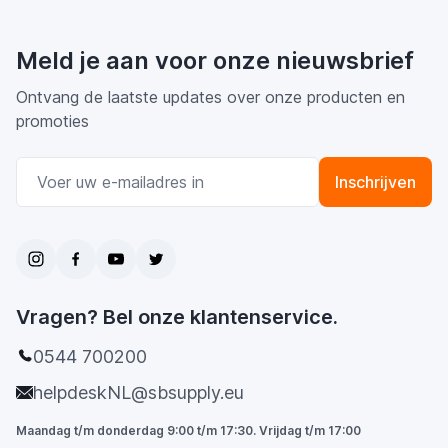
Meld je aan voor onze nieuwsbrief
Ontvang de laatste updates over onze producten en
promoties
E-mail adres
Inschrijven
Vragen? Bel onze klantenservice.
0544 700200
helpdeskNL@sbsupply.eu
Maandag t/m donderdag 9:00 t/m 17:30. Vrijdag t/m 17:00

(Exercise directions): Each record must be repeated exactly, and no picture may be carried over.

(Task output):
Meld je aan voor onze nieuwsbrief
Ontvang de laatste updates over onze producten en
promoties
E-mail adres
Inschrijven
Vragen? Bel onze klantenservice.
0544 700200
helpdeskNL@sbsupply.eu
Maandag t/m donderdag 9:00 t/m 17:30. Vrijdag t/m 17:00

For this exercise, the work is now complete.